Chapter 6 is concerned primarily with Dr. Manette's affliction. His is the first and clearest representation of resurrection, which continues to be a major theme in the novel. Miss Manette's fear that she was being brought to meet her father's ghost rather than her father is somewhat justified by his spectral appearance and voice, which had "lost the life and resonance of a human voice." The immediate reaction of those closest to him is one of surprise and horror rather than surprise and delight (compare the resurrection of Jesus in the Gospels). The liveliest-looking part of Dr. Manette's face is that which the author has previously deemed the most important: his "exceedingly bright eyes." Here lie the seeds of recovery for the resurrected man.
Lightness overcoming darkness is a consistent pattern in this chapter, and it represents his daughter's role in his life from this point forward.
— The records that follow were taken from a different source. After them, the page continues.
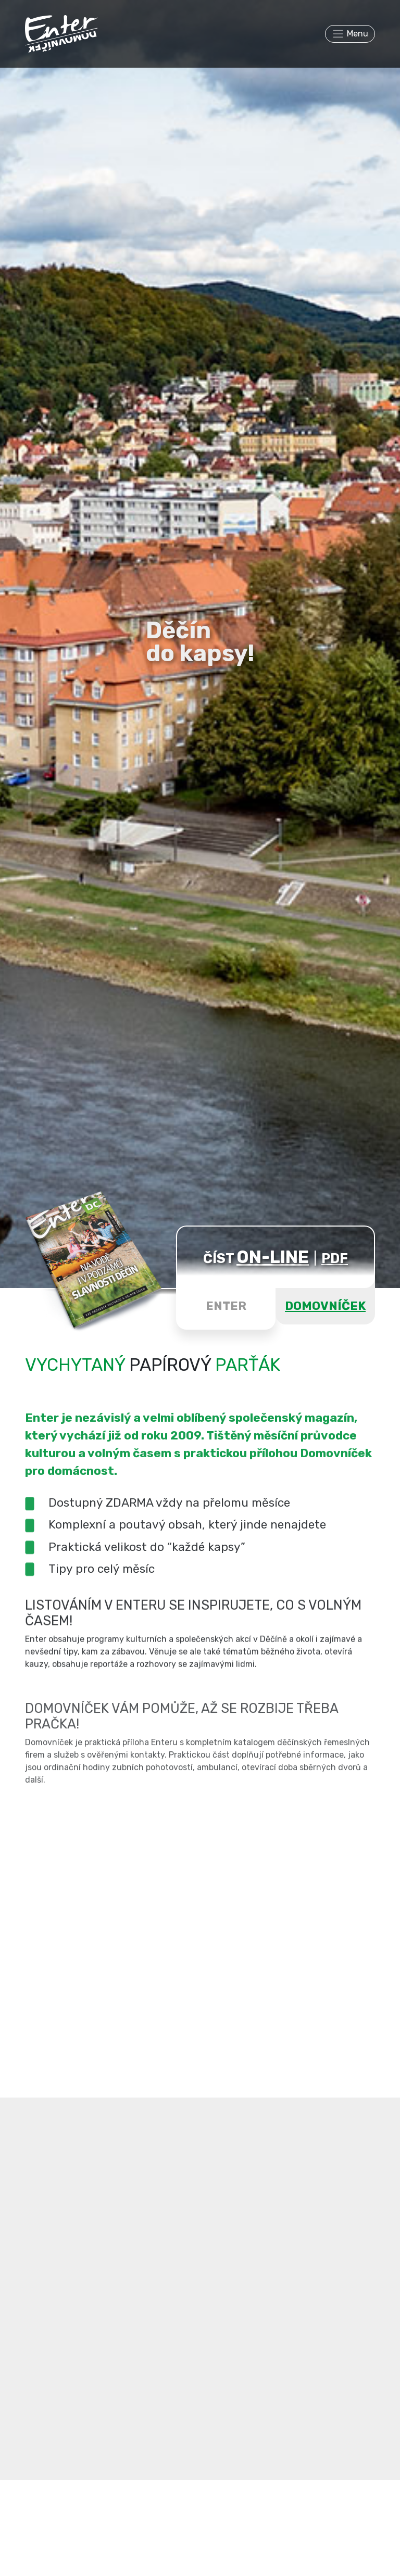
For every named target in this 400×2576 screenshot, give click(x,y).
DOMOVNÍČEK (325, 1306)
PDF (334, 1258)
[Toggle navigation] (350, 34)
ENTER (226, 1306)
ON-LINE (272, 1257)
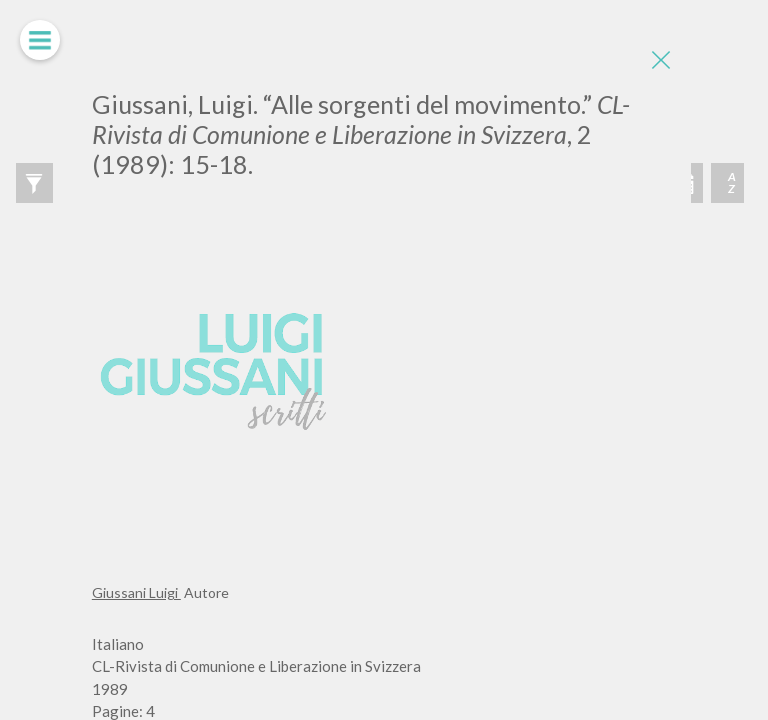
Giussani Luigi (136, 592)
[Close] (661, 60)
In the previous chapter, the garret was described as extremely dark, but the entrance of the visitors now causes a "broad ray of light" to fall into the garret. Details of her father's person include his lead-colored (prison-colored) nails, which contrast with Miss Manette's "fair" and free visage. That she will remain impervious to his darkness, and that she will affect him with her own light rather than the reverse, is depicted in the passage: "His cold white head mingled with her radiant hair, which warmed and lighted it as though it were the light of Freedom shining on him." The very fact that Manette is alive is a great miracle, but his resurrection is not complete until he is exposed to the lightness of his daughter.
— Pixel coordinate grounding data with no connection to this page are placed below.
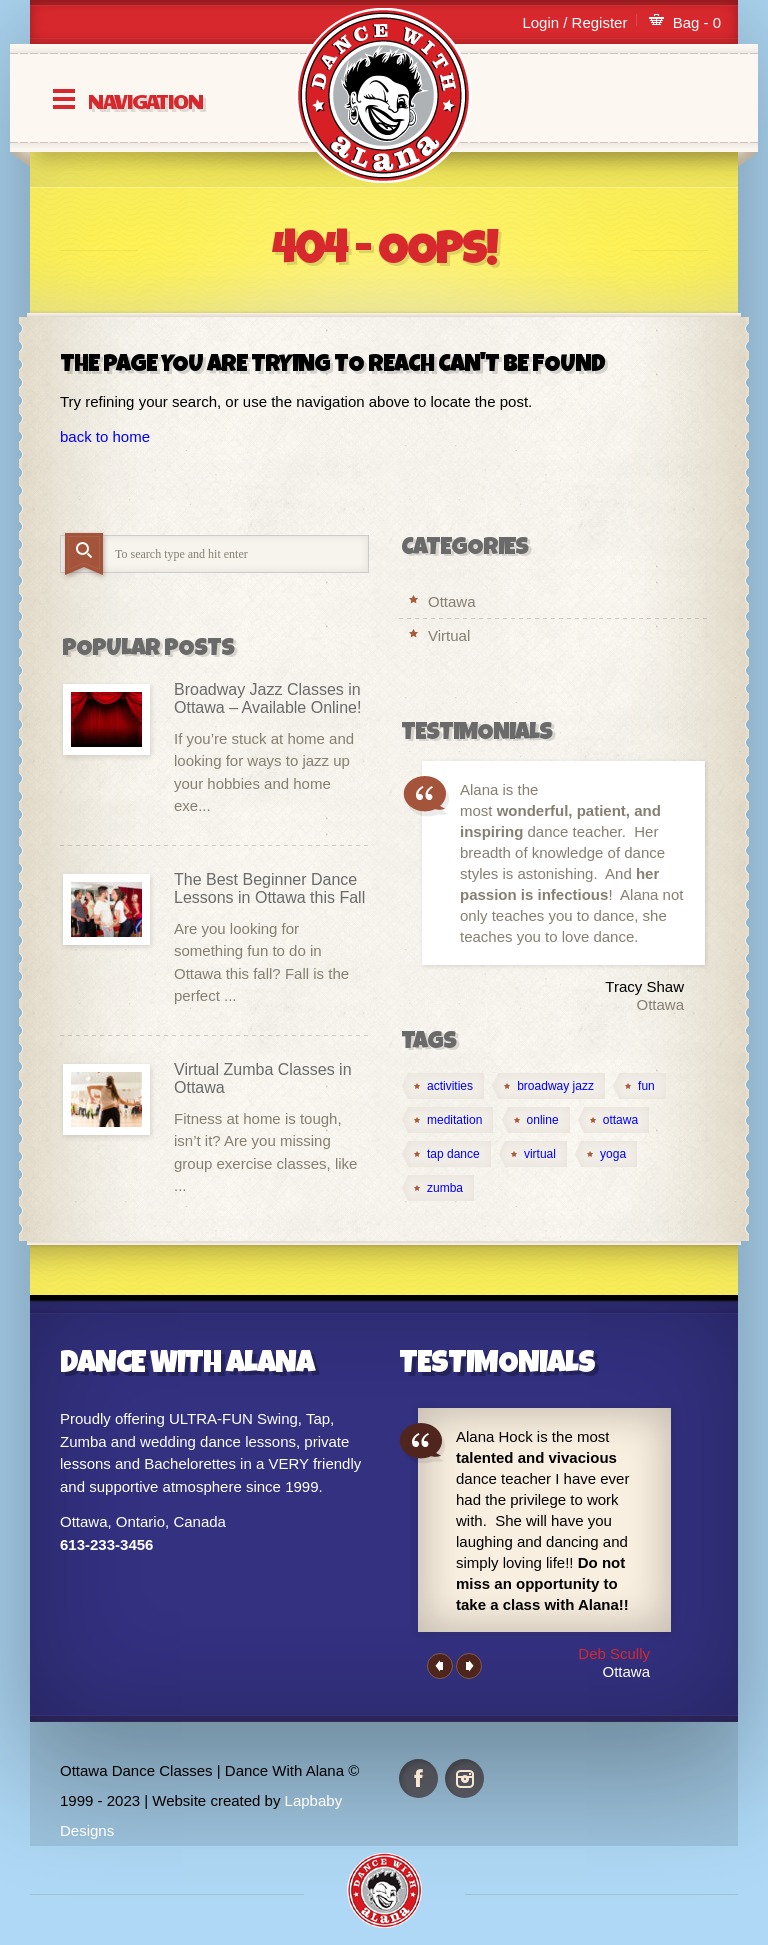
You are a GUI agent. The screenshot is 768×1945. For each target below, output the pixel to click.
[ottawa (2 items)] (613, 1120)
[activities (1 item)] (443, 1086)
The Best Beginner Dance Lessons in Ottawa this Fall (269, 888)
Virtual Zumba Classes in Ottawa (263, 1078)
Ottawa (452, 601)
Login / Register (574, 22)
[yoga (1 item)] (606, 1154)
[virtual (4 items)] (533, 1154)
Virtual (449, 635)
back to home (105, 436)
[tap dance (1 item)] (446, 1154)
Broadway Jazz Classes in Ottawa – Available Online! (267, 698)
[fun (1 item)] (639, 1086)
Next (469, 1666)
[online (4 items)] (536, 1120)
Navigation (145, 99)
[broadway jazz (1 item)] (548, 1086)
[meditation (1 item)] (447, 1120)
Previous (440, 1666)
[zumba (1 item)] (438, 1188)
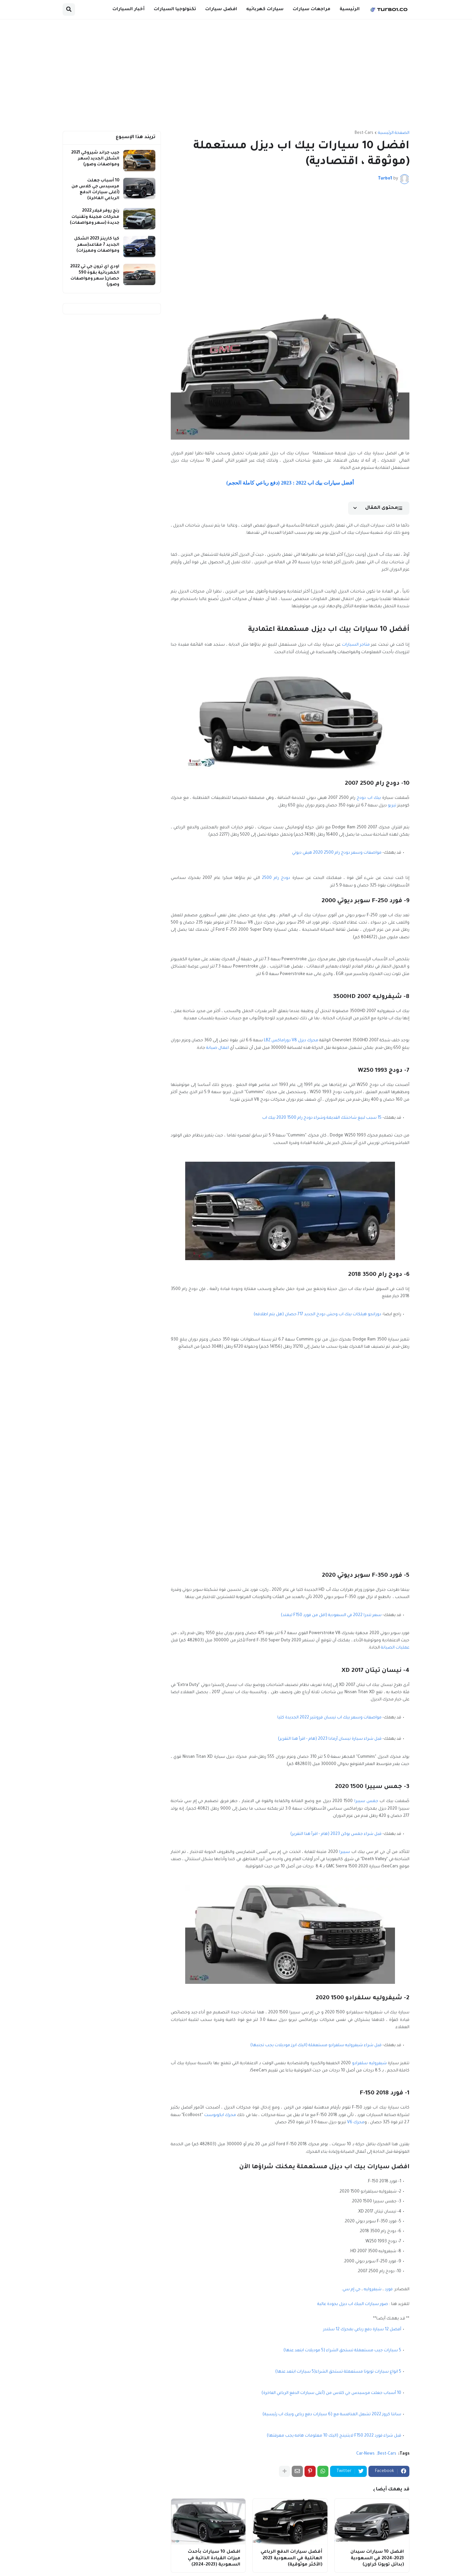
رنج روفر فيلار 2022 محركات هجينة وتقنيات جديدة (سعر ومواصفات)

The touching scene between Doctor Manette and his daughter is typical of the sentimental novel. The genre of the sentimental novel was popular in Britain in the eighteenth century. It usually depicted virtue in affliction, which seldom fails to elicit emotional responses from readers. Some of the most famous sentimental novels prior to the explosion of literary Romanticism include Laurence Sterne's A Sentimental Journey and Oliver Goldsmith's The Vicar of Wakefield. A family reunited after years of suffering would be a typical theme of these novels, as would a beautiful but afflicted heroine.
Lucie's hair in particular will return as a common theme. As one will see through the novel, Lucie will be the one factor that links all the disparate lives together; this linkage is represented by the golden strands of her hair. Here the hair physically links her to her father and to the past. Upon seeing the strands of her hair, Dr. Manette believes that Lucie is actually her long dead mother, who also had long, golden hair.
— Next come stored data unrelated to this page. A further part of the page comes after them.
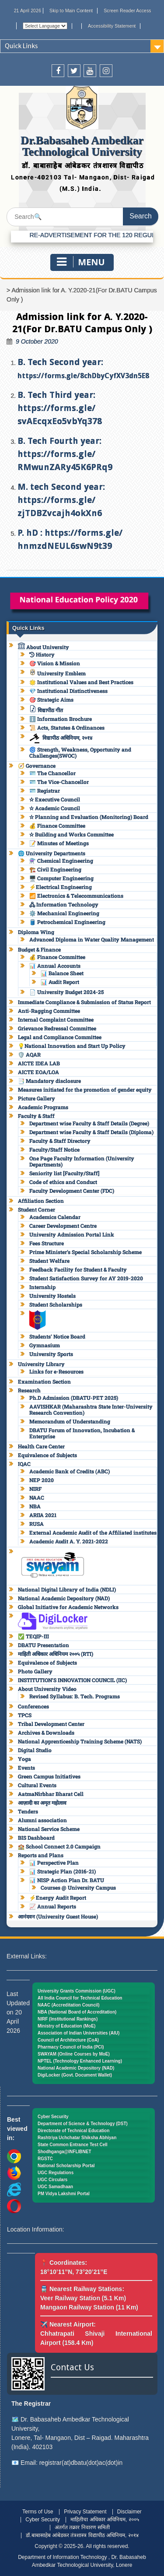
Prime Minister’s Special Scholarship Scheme (85, 1251)
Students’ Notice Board (57, 1336)
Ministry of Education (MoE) (66, 2026)
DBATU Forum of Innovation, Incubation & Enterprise (82, 1433)
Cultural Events (37, 1785)
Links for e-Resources (56, 1371)
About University (43, 646)
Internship (42, 1286)
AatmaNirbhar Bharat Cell (51, 1793)
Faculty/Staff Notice (54, 1149)
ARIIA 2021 (42, 1514)
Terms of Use (37, 2511)
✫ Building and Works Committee (71, 834)
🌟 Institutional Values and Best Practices (81, 681)
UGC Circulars (52, 2179)
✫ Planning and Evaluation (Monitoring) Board (88, 816)
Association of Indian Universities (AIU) (78, 2033)
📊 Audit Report (60, 981)
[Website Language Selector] (45, 25)
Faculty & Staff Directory (60, 1140)
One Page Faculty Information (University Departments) (81, 1161)
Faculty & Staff (36, 1115)
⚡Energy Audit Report (57, 1897)
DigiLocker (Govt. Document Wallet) (75, 2075)
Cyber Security (53, 2116)
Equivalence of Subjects (47, 1454)
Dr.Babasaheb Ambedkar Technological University (82, 146)
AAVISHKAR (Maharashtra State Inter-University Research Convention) (91, 1409)
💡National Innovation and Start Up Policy (72, 1045)
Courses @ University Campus (78, 1887)
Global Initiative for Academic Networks (68, 1606)
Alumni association (42, 1820)
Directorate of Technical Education (73, 2130)
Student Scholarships (55, 1304)
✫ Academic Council (54, 808)
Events (26, 1767)
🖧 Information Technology (63, 904)
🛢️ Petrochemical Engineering (67, 921)
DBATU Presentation (43, 1644)
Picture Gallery (36, 1098)
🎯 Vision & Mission (54, 663)
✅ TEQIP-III (33, 1636)
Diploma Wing (36, 931)
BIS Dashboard (36, 1837)
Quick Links (21, 46)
Although Dickens has set part of Book One in France, the great majority of the Book has taken place in England. This is part of an overarching mirror image. Book Two will be the linking Book, with actions taking place in both England and France. In Book Three, all the action will take place in France. The relative peacefulness of England and all it represents in this Book can be compared to the wildness of France in the Third Book.